Um dann nicht auch noch von den unsäglich lieblosen und völlig wahllos wirkenden Autor*innenvorstellungen zu reden:
Beatrix Kramlovsky, geboren 1954 in Oberösterreich, lebt als Künstlerin und Autorin in Niederösterreich. Sie liebt ausgedehnte Reisen und die Arbeit in ihrem Garten.
Marlene Fleißig, geboren 1992, wuchs in Bayern auf. Sie studierte Übersetzen und Dolmetschen in Leipzig. Die Idee zu ihrem Debütroman kam ihr bei einem Studienaufenthalt in Galicien.
Anne Cathrine Bomann, geboren 1983, arbeitet als Psychologin.

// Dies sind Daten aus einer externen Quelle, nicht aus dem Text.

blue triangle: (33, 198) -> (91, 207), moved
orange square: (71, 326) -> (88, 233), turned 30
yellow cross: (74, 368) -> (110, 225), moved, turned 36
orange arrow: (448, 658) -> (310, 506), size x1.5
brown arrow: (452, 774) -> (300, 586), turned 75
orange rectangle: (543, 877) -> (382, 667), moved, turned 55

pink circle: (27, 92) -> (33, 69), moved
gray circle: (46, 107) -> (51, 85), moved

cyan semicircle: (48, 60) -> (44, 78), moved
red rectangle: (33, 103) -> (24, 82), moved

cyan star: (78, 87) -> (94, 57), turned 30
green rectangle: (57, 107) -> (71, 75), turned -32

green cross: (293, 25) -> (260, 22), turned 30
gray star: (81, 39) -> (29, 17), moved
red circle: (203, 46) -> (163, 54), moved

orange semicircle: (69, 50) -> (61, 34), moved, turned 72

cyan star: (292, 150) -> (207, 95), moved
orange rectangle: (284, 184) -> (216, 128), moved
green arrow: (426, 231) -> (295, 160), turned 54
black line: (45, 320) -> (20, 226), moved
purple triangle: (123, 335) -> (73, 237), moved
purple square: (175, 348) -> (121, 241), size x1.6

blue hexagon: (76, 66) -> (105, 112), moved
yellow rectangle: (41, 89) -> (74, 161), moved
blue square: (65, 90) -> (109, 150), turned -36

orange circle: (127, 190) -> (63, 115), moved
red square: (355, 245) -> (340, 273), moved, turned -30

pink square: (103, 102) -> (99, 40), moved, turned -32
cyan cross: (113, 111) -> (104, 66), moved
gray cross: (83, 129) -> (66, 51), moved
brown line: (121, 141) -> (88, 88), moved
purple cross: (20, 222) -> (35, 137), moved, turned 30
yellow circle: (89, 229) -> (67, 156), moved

Sie lebt in Kopenhagen mit ihrem Freund, einem Philosophen, und dem Hund Camus. Eine Saison lang spielte sie Tischtennis in Fontenay-sous-Bois, einem Vorort von Paris. Dort lebte sie in der 9, rue des rosettes, genau wie die Hauptfigur aus Agathe.

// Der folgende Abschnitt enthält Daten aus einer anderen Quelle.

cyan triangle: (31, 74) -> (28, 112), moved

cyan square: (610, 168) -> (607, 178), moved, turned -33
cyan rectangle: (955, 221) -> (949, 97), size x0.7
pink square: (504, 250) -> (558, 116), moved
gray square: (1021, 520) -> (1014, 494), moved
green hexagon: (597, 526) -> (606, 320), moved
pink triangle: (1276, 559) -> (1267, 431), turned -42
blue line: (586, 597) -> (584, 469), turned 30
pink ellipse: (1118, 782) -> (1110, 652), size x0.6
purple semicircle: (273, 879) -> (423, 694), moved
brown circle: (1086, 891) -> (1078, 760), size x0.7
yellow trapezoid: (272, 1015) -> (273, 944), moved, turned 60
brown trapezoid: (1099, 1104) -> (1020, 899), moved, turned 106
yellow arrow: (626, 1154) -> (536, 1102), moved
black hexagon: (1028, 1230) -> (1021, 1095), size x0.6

Es muss ja nicht immer die überkandidelte Vorstellung sein, die Vorstellung, die sich vor lauter Superlativen selbst vergisst. Aber ein bisschen mehr Liebe für die Biographien und die Produkte, die das Programm verkaufen will, das hätte ich schon erwartet. Die meisten Infos von Büchern und Autor*innen klingen, als hätte eher Krake Paul oder ein anderes Orakel die Texte zusammengestellt anstelle eines Verlagsteams.
Oder um es freiheraus zu sagen: ich bin wirklich enttäuscht, was diesen Start von Hanser Blau angeht. Beliebiger als dieses Programm geht es kaum. Vor allem wenn man sieht, was Ulrike von Stenglin zuvor für Ullstein fünf an den Start gebracht und geleistet hat. Für Hanser Blau sehe ich beim jetztigen Stand erst einmal leider schwarz.